There is data on the anime that continues to circulate years after the end of a series, and this is one of the fandom favorites. On The Quintessential Quintuplets (d)Gotoubun no Hanayome), each sister Nakano She has a different hair color on screen, but canonically, within the story, that never existed.
The quintuplets of The Quintessential Quintuplets Do you have the same hair color?

Yes. According to the canon of the series, the five sisters Nakano They are physically identical to each other, including the color of your hair. The different shades that we see on the screen, Ichika’s pink, Nino’s blue, Miku green, Yotsuba’s purple and Itsuki orange, were a purely visual production decision, designed so that the public could distinguish each sister easily at first glance.
Within the narrative universe of the story, however, the quintuplets share a completely identical physique, with no difference in hair color that distinguishes them from each other.
Why did Futarou have so much difficulty recognizing them?

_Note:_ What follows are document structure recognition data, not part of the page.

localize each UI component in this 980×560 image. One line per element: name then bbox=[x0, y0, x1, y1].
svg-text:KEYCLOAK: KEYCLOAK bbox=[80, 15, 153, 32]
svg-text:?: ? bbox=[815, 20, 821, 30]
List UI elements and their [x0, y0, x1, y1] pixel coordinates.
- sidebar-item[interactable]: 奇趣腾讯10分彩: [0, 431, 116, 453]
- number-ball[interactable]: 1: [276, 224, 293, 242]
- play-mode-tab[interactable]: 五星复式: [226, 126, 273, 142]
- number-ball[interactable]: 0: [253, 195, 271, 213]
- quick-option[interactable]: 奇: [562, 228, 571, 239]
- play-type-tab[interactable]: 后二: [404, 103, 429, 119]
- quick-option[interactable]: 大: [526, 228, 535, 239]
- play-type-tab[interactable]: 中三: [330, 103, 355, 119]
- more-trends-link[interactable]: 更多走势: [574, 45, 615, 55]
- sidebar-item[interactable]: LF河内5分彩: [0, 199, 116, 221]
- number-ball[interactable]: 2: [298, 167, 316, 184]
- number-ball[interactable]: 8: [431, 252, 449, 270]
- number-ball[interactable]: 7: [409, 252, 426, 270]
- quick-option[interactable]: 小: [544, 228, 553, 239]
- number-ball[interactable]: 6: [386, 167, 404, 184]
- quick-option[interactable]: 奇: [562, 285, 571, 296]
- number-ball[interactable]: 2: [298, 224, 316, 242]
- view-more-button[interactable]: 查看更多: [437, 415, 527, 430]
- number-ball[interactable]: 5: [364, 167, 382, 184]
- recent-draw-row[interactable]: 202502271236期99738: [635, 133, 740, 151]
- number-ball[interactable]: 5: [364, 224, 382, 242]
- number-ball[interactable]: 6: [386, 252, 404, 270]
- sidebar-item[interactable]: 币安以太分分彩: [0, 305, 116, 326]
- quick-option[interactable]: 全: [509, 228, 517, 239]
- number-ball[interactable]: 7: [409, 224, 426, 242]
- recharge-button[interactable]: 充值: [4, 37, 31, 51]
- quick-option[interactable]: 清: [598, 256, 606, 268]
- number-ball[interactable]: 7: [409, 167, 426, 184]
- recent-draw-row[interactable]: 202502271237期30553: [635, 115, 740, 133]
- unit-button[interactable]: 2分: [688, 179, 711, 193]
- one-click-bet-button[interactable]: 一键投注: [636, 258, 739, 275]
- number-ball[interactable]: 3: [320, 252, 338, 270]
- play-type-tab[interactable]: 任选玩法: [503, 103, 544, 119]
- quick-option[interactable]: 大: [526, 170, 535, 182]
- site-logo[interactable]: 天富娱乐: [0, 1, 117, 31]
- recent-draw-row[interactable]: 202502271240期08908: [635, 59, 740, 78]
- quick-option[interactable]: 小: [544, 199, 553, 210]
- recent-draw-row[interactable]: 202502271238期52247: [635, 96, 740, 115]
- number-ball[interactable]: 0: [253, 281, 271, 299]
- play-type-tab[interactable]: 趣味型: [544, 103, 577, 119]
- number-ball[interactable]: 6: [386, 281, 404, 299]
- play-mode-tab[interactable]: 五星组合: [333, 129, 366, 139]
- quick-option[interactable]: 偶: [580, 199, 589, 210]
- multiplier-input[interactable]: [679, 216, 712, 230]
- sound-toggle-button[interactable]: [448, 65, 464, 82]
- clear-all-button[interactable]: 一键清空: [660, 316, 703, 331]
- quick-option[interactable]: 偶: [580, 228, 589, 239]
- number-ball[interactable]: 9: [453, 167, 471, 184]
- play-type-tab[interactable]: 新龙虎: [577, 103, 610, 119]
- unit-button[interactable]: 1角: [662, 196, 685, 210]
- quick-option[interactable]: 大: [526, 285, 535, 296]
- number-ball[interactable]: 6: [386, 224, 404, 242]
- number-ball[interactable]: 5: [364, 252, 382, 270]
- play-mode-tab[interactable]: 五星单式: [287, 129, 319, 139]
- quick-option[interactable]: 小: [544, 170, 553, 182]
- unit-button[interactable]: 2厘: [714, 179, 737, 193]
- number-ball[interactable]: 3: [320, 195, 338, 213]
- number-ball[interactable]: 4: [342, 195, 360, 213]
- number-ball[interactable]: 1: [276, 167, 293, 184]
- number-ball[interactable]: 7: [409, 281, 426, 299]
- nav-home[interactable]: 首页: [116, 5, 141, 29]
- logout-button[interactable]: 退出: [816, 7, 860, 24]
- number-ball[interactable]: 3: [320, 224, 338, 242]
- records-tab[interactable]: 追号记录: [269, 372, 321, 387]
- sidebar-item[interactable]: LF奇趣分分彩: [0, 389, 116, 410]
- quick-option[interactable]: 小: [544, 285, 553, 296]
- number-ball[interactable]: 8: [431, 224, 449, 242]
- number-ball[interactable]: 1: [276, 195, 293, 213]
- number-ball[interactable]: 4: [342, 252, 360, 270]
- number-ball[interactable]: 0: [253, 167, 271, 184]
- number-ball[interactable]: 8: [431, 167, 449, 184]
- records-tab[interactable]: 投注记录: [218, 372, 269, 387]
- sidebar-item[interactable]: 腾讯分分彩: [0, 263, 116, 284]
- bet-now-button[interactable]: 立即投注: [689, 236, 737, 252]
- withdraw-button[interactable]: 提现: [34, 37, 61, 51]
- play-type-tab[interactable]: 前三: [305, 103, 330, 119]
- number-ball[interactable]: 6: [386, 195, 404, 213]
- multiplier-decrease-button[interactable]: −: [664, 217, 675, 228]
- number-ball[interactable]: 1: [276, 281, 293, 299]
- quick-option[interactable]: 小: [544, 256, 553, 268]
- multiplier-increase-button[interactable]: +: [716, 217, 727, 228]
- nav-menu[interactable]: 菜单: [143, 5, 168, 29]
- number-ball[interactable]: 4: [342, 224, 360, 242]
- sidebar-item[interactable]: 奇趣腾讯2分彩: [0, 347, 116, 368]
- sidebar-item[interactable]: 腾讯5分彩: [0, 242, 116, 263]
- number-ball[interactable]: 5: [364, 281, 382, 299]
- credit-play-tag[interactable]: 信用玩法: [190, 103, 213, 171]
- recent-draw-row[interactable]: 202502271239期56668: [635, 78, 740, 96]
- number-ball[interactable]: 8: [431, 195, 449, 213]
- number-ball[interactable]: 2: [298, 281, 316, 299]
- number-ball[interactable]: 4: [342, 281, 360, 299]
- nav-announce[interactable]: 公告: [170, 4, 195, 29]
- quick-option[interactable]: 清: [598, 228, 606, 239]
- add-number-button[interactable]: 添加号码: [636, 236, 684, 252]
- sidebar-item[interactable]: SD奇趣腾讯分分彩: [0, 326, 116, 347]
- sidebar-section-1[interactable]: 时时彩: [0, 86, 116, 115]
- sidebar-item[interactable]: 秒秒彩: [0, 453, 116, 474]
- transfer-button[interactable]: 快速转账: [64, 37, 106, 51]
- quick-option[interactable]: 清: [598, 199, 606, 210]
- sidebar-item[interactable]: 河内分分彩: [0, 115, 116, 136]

This revelation directly explains one of the most commented, and sometimes criticized, narrative elements of the series: the constant difficulty of the protagonist, Futarou Uesugi, to distinguish each of the sisters at the beginning of the story.
For a good part of the audience, this confusion seemed exaggerated or forced as a narrative resource, especially since from the viewer’s perspective the visual differences are evident thanks to the colors of hair. But if within the story the five sisters are truly indistinguishable on a physical level, Futarou’s difficulty in recognizing them ceases to be an exaggeration and becomes a logical and coherent consequence of the real canon of the series.
This distinction is key to understanding one of the central tensions of the plot: Futarou’s challenge was not simply to memorize colors, but to genuinely learn to know the personality, gestures and way of speaking of each sister in order to differentiate them, something much more aligned with the central theme. of the story about the individual identity versus the shared appearance.
Why does this data continue to generate conversation in the fandom?

The striking thing about this curiosity is that it is not a new fact within the franchise The Quintessential Quintuplets, but it continues to resurface periodically on social networks and fan communities, generating the same surprise reaction every time. Part of his comical effect comes from something very specific: for years, a good part of the fandom debated and “took” for his favorite quintilla, based, in part, on his hair color as a distinctive feature of personality or aesthetics, a trait that, technically, never It existed within the real canon of history.
This generated a wave of jokes within the community, where many fans point out with humor that they spent years defending their favorite character based on a visual characteristic that was, from the beginning, a tool of production and not a canonical element of the narrative world.
a more common visual resource than it seems

This type of design decision, assigning distinctive colors to characters that in the original story are visually identical or very similar, is a relatively common practice in the anime, especially in series that present groups of characters with a shared base design. The function is purely practical: helping the audience to visually process who is who without relying exclusively on the narrative context or dialogue.
in the event of Gotoubun no Hanayome, this decision turned out to be particularly effective from the commercial and marketing point of view, since the distinctive colors of each sister became a fundamental part of the visual identity of the franchise, present in all its merchandising, promotional art and marketing material, even if, within the world of history, those colors never really existed.